To top it all off, my friend Lambert got married and had a kid named Peace.
Everywhere it has been horrible, but it has also been good.
In this coming year, I will take the lessons I learned from the Texas Parks and Wildlife Department to work toward conserving our shared resources and public lands. I will use what I learned at the United Nations in NYC to promote girls’ education and empower youth. I will remember the words of the smart and hilarious people I work with as we struggle with what it means to work in journalism and how best to serve a community no matter how small. I will learn what linguistics actually is and study how language can transform and inform shared spaces. I will work to uncover my own privileges, not just a buzzword used in social justice circles, but a reality that hinders my everyday interactions with the people I respect the most.

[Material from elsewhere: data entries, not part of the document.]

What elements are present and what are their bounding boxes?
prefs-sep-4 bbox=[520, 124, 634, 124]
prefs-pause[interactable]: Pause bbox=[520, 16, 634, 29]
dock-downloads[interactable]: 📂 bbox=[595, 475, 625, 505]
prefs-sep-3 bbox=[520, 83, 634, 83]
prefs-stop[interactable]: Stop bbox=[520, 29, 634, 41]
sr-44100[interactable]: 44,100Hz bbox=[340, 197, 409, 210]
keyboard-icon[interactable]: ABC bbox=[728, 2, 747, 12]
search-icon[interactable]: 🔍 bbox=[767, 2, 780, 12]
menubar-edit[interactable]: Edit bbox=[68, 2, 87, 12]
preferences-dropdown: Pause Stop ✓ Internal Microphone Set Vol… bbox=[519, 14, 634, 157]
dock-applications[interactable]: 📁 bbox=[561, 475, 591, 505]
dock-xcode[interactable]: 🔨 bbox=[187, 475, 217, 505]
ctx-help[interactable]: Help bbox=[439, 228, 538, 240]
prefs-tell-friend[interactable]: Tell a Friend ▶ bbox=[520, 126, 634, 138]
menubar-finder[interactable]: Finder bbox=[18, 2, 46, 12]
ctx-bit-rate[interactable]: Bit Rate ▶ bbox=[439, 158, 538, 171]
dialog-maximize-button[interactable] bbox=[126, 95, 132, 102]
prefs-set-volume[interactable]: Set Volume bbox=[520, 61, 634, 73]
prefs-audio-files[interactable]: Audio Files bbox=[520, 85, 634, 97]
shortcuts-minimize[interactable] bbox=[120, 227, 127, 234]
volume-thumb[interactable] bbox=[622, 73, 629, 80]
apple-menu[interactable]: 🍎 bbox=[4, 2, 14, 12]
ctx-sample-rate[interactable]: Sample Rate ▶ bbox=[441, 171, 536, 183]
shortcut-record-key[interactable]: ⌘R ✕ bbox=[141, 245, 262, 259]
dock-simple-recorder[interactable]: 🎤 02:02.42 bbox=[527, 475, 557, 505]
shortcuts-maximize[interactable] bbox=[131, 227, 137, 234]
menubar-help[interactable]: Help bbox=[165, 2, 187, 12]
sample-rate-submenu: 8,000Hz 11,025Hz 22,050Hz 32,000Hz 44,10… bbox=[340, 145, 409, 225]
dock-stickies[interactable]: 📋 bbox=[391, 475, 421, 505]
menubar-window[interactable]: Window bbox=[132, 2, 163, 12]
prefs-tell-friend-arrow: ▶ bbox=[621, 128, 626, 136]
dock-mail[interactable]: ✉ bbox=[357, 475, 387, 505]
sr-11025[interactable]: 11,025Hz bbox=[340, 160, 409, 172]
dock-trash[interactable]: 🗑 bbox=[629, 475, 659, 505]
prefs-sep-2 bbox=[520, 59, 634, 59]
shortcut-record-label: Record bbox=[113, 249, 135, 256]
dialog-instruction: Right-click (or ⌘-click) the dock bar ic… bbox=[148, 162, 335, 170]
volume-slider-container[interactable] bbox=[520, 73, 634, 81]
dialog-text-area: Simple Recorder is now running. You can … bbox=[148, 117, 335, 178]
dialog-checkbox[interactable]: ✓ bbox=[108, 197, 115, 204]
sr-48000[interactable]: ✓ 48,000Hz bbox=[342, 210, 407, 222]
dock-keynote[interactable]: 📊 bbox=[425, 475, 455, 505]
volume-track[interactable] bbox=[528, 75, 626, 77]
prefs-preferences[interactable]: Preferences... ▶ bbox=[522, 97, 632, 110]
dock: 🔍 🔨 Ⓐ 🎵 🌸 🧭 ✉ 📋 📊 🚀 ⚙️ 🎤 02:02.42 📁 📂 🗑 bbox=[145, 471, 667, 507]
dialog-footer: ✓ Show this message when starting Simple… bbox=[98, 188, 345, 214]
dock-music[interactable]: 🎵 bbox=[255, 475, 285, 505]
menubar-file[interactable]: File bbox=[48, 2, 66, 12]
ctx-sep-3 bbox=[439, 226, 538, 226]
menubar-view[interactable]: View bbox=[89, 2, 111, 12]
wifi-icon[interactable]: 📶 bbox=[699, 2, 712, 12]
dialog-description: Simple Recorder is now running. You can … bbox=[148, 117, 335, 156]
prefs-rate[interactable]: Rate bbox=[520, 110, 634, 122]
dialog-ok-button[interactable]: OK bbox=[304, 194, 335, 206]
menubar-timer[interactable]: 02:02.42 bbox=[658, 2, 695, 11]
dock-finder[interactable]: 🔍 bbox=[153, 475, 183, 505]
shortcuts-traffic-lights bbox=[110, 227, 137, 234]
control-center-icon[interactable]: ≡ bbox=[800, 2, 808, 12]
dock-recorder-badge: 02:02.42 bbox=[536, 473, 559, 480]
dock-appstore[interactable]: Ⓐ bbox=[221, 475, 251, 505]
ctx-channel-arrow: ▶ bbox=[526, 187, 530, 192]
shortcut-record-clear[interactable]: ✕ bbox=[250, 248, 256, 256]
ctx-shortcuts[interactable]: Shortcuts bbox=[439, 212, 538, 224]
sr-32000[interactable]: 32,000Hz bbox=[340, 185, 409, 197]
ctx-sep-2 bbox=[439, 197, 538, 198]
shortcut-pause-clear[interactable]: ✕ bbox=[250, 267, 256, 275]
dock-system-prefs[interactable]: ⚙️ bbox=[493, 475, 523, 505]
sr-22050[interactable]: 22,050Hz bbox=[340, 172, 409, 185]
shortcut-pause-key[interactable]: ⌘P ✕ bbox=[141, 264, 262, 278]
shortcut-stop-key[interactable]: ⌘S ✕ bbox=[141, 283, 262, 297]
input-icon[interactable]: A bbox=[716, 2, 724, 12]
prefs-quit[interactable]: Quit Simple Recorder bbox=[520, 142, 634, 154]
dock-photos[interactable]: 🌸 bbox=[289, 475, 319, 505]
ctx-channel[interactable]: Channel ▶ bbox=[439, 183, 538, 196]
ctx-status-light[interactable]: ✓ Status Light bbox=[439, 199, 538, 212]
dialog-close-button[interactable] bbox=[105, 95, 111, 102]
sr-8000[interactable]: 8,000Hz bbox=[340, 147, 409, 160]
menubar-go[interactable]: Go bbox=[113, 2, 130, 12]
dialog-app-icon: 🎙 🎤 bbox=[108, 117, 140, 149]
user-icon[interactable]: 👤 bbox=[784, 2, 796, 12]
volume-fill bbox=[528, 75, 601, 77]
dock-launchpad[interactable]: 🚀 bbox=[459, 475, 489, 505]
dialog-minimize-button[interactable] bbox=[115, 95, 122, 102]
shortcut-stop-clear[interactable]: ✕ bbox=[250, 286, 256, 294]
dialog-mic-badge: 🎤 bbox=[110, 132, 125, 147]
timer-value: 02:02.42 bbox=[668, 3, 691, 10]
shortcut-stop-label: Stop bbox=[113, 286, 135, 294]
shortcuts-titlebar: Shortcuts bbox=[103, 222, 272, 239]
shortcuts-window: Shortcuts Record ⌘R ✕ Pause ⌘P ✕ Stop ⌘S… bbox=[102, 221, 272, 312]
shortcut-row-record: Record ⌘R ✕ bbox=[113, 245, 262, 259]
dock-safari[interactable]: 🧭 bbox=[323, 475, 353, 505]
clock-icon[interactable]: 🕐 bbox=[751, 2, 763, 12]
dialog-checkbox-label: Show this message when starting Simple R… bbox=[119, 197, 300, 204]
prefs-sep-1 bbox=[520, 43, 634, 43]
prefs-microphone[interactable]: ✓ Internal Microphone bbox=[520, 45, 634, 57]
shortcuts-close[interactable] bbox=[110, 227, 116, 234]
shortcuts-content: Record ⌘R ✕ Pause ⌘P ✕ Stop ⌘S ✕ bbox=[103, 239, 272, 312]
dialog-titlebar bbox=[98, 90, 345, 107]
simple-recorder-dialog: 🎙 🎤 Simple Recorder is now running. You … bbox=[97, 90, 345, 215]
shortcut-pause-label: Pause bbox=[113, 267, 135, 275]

I am excited for 2017. I am ready to speak out against a political climate that says people of certain faiths should be registered or who think building walls will make everything OK.
I am ready to work. I am ready to write.
I am thankful for my friends, family, coworkers, fellow ambassadors and every person who encouraged and challenged me this year.
These terrible, horrible years were two of my best because of the exceptional people in them. I am very grateful.